Deponie-Projekt von Ziegler und Frey blitzt in Hornussen ab

| Fr, 23. Aug. 2019
Foto: Simone Rufli

Die Suche nach einem Deponie-Standort für sauberes Aushubmaterial aus dem Fricktal geht weiter. In Hornussen sprach sich das Einwohnerforum am Mittwochabend klar dagegen aus, neben Autobahn-Lärm und Neat-Ausbau auch noch für 20 Jahre den Staub einer Deponie ins Dorf zu holen.

Simone Rufli

Irgendwie war es sinnbildlich für den Widerstand im Dorf, wie die Firmenvertreter der Ernst Frey AG und der Ziegler AG am Mittwochabend kurz vor 20 Uhr vor der verschlossenen Türe zum Gemeindehaus standen und zu guter Letzt über den Hintereingang in den Birkensaal Einlass fanden. Dort, im trauten Kreis des Einwohnerforums, präsentierten die im Fricktal fest verankerten Familienunternehmen ihre neuen Pläne für eine Aushubdeponie auf Hornusser Gemeindegebiet. Dies, obwohl die Gemeindeversammlung im November 2016 bereits einen Kredit von 45000 Franken gesprochen hatte für den Beizug eines Rechtsbeistandes, um die Deponie im Gebiet Breiti zu verhindern. Denn in Hornussen wollte man 2015 schon keine Deponie und man will ganz offensichtlich auch heute keine.
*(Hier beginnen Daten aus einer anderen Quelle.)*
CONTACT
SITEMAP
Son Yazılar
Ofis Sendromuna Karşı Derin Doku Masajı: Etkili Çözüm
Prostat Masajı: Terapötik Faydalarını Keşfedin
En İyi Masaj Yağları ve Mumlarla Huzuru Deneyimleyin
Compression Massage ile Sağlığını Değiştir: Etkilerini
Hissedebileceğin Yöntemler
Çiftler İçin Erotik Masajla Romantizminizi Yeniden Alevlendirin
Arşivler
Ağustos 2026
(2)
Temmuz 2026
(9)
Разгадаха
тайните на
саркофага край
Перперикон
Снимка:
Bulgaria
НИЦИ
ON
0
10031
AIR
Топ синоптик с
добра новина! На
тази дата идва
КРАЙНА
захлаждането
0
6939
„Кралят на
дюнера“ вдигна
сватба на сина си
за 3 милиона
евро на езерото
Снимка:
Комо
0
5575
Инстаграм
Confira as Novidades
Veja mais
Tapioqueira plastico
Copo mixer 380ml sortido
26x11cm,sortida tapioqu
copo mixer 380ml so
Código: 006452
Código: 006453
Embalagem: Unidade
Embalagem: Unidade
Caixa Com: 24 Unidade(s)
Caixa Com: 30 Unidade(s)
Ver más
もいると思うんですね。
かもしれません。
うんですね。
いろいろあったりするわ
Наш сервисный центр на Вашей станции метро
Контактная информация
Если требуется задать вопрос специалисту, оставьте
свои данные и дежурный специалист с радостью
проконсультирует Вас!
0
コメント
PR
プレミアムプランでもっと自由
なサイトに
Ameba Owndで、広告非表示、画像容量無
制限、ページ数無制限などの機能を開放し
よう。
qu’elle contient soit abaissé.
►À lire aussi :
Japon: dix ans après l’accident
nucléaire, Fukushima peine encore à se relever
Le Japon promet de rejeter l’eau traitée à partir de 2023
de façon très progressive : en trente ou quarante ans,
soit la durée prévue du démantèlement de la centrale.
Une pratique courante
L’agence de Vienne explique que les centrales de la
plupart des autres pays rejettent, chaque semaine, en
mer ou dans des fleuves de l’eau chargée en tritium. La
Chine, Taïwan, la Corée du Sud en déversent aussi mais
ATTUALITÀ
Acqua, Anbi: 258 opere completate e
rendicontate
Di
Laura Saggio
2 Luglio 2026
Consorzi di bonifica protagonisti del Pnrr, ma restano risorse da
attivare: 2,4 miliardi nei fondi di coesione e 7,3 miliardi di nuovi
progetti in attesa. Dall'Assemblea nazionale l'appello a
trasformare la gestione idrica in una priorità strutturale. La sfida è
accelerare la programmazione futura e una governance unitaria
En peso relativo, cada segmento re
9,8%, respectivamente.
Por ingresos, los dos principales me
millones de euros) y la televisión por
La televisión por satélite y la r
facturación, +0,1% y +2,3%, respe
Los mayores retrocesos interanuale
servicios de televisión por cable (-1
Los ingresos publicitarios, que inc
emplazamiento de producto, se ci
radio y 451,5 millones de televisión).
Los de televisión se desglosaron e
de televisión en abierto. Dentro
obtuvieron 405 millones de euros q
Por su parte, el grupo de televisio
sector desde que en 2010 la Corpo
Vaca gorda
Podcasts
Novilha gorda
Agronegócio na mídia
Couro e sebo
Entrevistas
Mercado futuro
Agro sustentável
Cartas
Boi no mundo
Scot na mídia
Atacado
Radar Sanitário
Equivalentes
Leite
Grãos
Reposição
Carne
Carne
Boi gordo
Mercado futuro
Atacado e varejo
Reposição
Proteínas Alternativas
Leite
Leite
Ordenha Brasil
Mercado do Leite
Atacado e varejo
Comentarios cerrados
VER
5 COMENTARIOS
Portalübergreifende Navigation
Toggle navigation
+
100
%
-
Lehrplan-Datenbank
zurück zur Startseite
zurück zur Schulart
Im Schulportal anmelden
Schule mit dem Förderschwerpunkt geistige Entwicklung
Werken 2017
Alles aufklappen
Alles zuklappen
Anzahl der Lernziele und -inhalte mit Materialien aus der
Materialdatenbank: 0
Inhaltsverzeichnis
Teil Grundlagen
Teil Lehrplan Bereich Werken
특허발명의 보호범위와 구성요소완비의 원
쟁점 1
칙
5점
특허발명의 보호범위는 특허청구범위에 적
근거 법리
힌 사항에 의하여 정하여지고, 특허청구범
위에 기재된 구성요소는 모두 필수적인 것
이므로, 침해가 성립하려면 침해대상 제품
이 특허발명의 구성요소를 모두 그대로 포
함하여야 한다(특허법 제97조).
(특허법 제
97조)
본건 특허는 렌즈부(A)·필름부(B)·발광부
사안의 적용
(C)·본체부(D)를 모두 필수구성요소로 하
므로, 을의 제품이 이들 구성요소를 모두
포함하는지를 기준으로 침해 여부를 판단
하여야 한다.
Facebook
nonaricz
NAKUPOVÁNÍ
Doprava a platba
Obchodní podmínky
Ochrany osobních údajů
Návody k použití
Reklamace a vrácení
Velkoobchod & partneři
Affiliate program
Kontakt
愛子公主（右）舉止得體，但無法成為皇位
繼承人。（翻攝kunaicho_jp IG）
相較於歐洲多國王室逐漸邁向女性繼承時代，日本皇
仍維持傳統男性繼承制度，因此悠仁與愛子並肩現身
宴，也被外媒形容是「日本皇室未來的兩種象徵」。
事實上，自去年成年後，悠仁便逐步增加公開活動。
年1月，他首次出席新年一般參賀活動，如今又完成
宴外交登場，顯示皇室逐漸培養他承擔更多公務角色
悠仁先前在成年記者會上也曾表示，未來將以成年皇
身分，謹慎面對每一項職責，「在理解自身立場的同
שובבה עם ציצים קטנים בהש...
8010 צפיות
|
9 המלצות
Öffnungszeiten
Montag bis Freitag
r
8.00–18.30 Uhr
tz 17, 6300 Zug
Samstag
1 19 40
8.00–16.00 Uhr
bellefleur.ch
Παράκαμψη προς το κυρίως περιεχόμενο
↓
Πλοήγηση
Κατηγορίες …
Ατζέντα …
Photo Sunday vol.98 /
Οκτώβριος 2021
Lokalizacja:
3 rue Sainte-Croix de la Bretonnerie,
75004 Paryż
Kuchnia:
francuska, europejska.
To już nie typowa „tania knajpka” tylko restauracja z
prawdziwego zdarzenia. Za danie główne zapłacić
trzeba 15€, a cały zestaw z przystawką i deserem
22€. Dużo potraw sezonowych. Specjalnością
Daran vermochte auch die Tatsache nichts zu ändern, dass die beiden Firmen ihre Pläne gegenüber der ersten Variante um gut die Hälfte abgespeckt haben. Anstatt einer Auffüllung links und rechts der Kantonsstrasse wollten die Firmen sich auf die bergseitige Strassenseite beschränken.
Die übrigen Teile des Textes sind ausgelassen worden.